This attribute is only available for qat_4xxx devices.
What: /sys/kernel/debug/qat_<device>_<BDF>/telemetry/rp_<A/B/C/D>_data
Date: March 2024
KernelVersion: 6.8
Contact: qat-linux@intel.com
Description: (RW) Selects up to 4 Ring Pairs (RP) to monitor, one per file,
and report telemetry counters related to each.
Allowed values to write:
========================
* 0 to ``<num_rps - 1>``:
Ring pair to be monitored. The value of ``num_rps`` can be
retrieved through ``/sys/bus/pci/devices/<BDF>/qat/num_rps``.
See Documentation/ABI/testing/sysfs-driver-qat.
Reads report metrics about performance and utilization of
the selected RP:
======================= ========================================
Field Description
======================= ========================================
sample_cnt number of acquisitions of telemetry data
from the device. Reads are performed
every 1000 ms
rp_num RP number associated with slot <A/B/C/D>
service_type service associated to the RP
pci_trans_cnt number of PCIe partial transactions
gp_lat_acc_avg average get to put latency [ns]
bw_in PCIe, write bandwidth [Mbps]
bw_out PCIe, read bandwidth [Mbps]
at_glob_devtlb_hit Message descriptor DevTLB hit rate
at_glob_devtlb_miss Message descriptor DevTLB miss rate
tl_at_payld_devtlb_hit Payload DevTLB hit rate
tl_at_payld_devtlb_miss Payload DevTLB miss rate
======================= ========================================
Example.
Writing the value '32' to the file ``rp_C_data`` starts the
collection of telemetry metrics for ring pair 32::
echo 32 > /sys/kernel/debug/qat_4xxx_0000:6b:00.0/telemetry/rp_C_data
Once a ring pair is selected, statistics can be read accessing
the file::
cat /sys/kernel/debug/qat_4xxx_0000:6b:00.0/telemetry/rp_C_data
If ``control`` is set to 1, only the current values of the
counters are displayed::
<counter_name> <current>
If ``control`` is 2, 3 or 4, counters are displayed in the
following format::
<counter_name> <current> <min> <max> <avg>
On QAT GEN4 devices there are 64 RPs on a PF, so the allowed
values are 0..63. This number is absolute to the device.

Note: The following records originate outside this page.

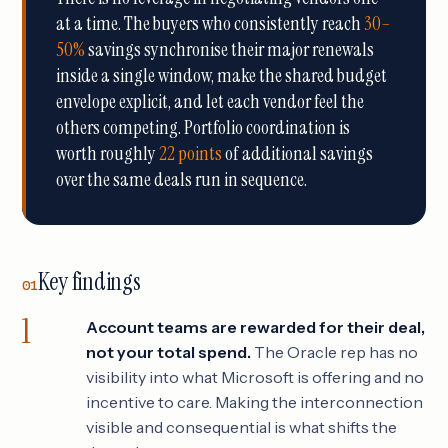
at a time. The buyers who consistently reach
30–
50%
savings synchronise their major renewals
inside a single window, make the shared budget
envelope explicit, and let each vendor feel the
others competing. Portfolio coordination is
worth roughly
22 points
of additional savings
over the same deals run in sequence.
Key findings
01
Account teams are rewarded for their deal,
not your total spend.
The Oracle rep has no
visibility into what Microsoft is offering and no
incentive to care. Making the interconnection
visible and consequential is what shifts the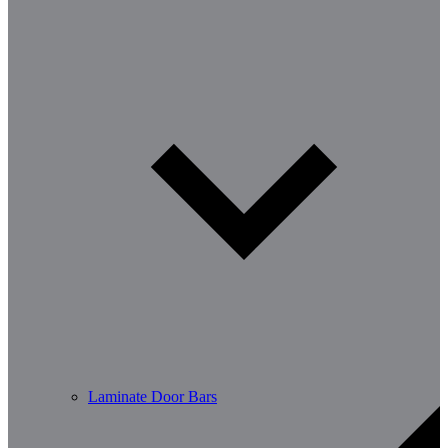
Laminate Door Bars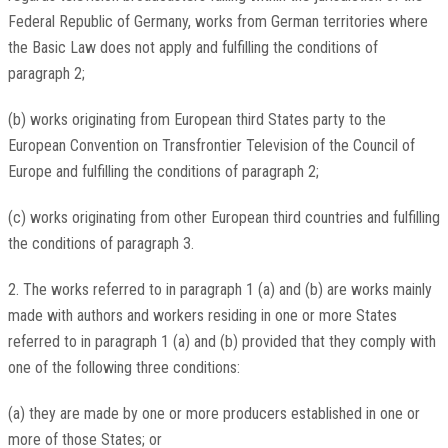
Federal Republic of Germany, works from German territories where
the Basic Law does not apply and fulfilling the conditions of
paragraph 2;
(b) works originating from European third States party to the
European Convention on Transfrontier Television of the Council of
Europe and fulfilling the conditions of paragraph 2;
(c) works originating from other European third countries and fulfilling
the conditions of paragraph 3.
2. The works referred to in paragraph 1 (a) and (b) are works mainly
made with authors and workers residing in one or more States
referred to in paragraph 1 (a) and (b) provided that they comply with
one of the following three conditions:
(a) they are made by one or more producers established in one or
more of those States; or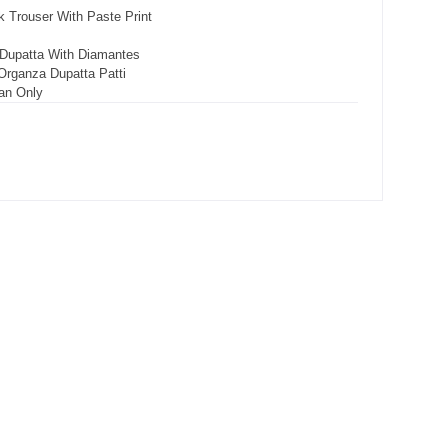
 Trouser With Paste Print
 Dupatta With Diamantes
Organza Dupatta Patti
an Only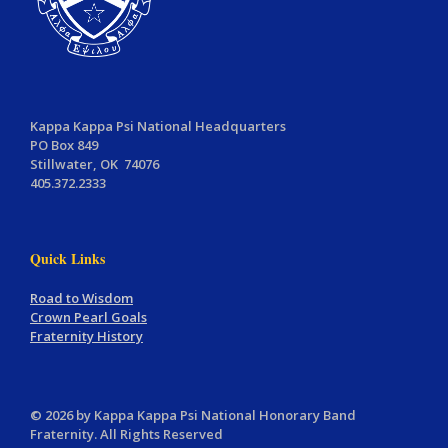
Kappa Kappa Psi National Headquarters
PO Box 849
Stillwater, OK 74076
405.372.2333
Quick Links
Road to Wisdom
Crown Pearl Goals
Fraternity History
© 2026 by Kappa Kappa Psi National Honorary Band
Fraternity. All Rights Reserved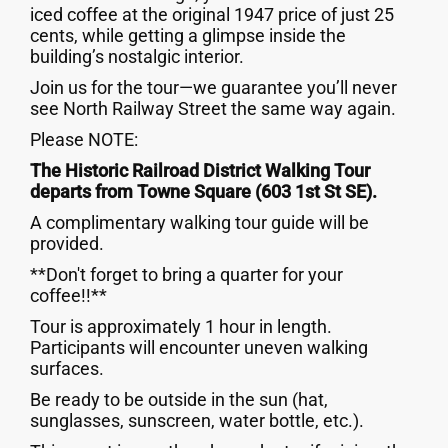
iced coffee at the original 1947 price of just 25
cents, while getting a glimpse inside the
building’s nostalgic interior.
Join us for the tour—we guarantee you’ll never
see North Railway Street the same way again.
Please NOTE:
The Historic Railroad District Walking Tour
departs from Towne Square (603 1st St SE).
A complimentary walking tour guide will be
provided.
**Don't forget to bring a quarter for your
coffee!!**
Tour is approximately 1 hour in length.
Participants will encounter uneven walking
surfaces.
Be ready to be outside in the sun (hat,
sunglasses, sunscreen, water bottle, etc.).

If Virtual Functions (VF) are used, the ring pair number can
be derived from the Bus, Device, Function of the VF:
============ ====== ====== ====== ======
PCI BDF/VF RP0 RP1 RP2 RP3
============ ====== ====== ====== ======
0000:6b:0.1 RP 0 RP 1 RP 2 RP 3
0000:6b:0.2 RP 4 RP 5 RP 6 RP 7
0000:6b:0.3 RP 8 RP 9 RP 10 RP 11
0000:6b:0.4 RP 12 RP 13 RP 14 RP 15
0000:6b:0.5 RP 16 RP 17 RP 18 RP 19
0000:6b:0.6 RP 20 RP 21 RP 22 RP 23
0000:6b:0.7 RP 24 RP 25 RP 26 RP 27
0000:6b:1.0 RP 28 RP 29 RP 30 RP 31
0000:6b:1.1 RP 32 RP 33 RP 34 RP 35
0000:6b:1.2 RP 36 RP 37 RP 38 RP 39
0000:6b:1.3 RP 40 RP 41 RP 42 RP 43
0000:6b:1.4 RP 44 RP 45 RP 46 RP 47
0000:6b:1.5 RP 48 RP 49 RP 50 RP 51
0000:6b:1.6 RP 52 RP 53 RP 54 RP 55
0000:6b:1.7 RP 56 RP 57 RP 58 RP 59
0000:6b:2.0 RP 60 RP 61 RP 62 RP 63
============ ====== ====== ====== ======
The mapping is only valid for the BDFs of VFs on the host.
The service provided on a ring-pair varies depending on the
configuration. The configuration for a given device can be
queried and set using ``cfg_services``.
See Documentation/ABI/testing/sysfs-driver-qat for details.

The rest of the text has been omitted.